Notification des incidents : un tempo serré
C’est l’une des exigences les plus opérationnelles du texte, et celle qui surprend le plus. Trois échéances s’enchaînent en cas d’incident important : une alerte précoce sous 24 heures, une notification complète sous 72 heures, et un rapport final sous un mois.
Tenir 24 heures ne s’improvise pas le jour de l’incident. Cela suppose de savoir à l’avance qui décide de la qualification, qui rédige, qui transmet, et par quel canal.
La responsabilité des dirigeants
C’est la nouveauté qui fait le plus réagir dans les conseils d’administration, à juste titre. Les organes de direction doivent approuver les mesures de gestion des risques, superviser leur mise en œuvre, et suivre une formation. Leur responsabilité peut être engagée en cas de manquement. NIS 2 sort la cybersécurité du service informatique pour la poser sur la table de la direction.
Côté sanctions, les montants annoncés atteignent 10 millions d’euros ou 2 % du chiffre d’affaires mondial pour les entités essentielles, avec un régime moins élevé pour les entités importantes.
Ce qu’il faut faire maintenant, sans attendre la loi
Attendre la promulgation pour commencer est le mauvais calcul, pour une raison simple : rien de ce que NIS 2 demande n’est perdu si vous le faites trop tôt, et tout est pénible à faire dans l’urgence. Quatre chantiers se lancent dès maintenant, dans cet ordre.

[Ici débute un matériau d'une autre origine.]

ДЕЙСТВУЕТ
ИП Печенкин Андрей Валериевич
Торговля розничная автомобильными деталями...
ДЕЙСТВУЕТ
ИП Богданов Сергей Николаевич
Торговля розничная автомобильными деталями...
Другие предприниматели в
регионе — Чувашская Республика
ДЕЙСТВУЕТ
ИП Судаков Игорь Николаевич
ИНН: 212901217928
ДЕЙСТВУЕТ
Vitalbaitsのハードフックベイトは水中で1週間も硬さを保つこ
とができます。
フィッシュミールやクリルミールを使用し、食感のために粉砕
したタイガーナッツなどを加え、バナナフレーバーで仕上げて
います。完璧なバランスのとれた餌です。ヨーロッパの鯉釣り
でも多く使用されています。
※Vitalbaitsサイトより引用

Déterminer si vous êtes concerné, directement ou par ricochet contractuel : secteur, effectifs, chiffre d’affaires, et position dans la chaîne de vos clients. Faire l’état des lieux de vos mesures de sécurité réelles, pas déclaratives : c’est un périmètre qu’un audit couvre en quelques jours. Mettre en place la gestion des incidents, parce que tenir 24 heures pour une alerte ne s’improvise pas. Et embarquer la direction, puisque le texte la rend responsable en propre.
Pour les organisations déjà engagées dans une démarche RGPD, la bonne nouvelle est la mutualisation : registre des actifs, gestion des sous-traitants, procédure d’incident et sensibilisation servent les deux conformités. C’est le même mouvement, étendu à la sécurité de l’activité entière, et c’est ce que nous mettons en place dans un accompagnement de mise en conformité.
Questions fréquentes
- La directive s'applique-t-elle aux entreprises françaises tant que la loi n'est pas votée ?
- Une directive non transposée ne crée pas d'obligation directe pour une entreprise privée. Mais ses exigences arrivent déjà par deux canaux : les contrats des donneurs d'ordre et les référentiels de l'ANSSI. Et le retard français ne reporte pas les échéances : il les comprime.
- Comment savoir si mon entreprise sera entité essentielle ou importante ?
- Par le croisement du secteur, défini par les annexes de la directive, et de la taille. L'ANSSI propose un test en ligne sur son espace dédié, et la qualification précise sera fixée par les textes d'application français.
- NIS 2 remplace-t-elle le RGPD ?
- Non, les deux se cumulent. Le RGPD protège les données personnelles, NIS 2 protège le fonctionnement des entités critiques. Un même incident, un rançongiciel par exemple, peut déclencher les deux régimes de notification en parallèle.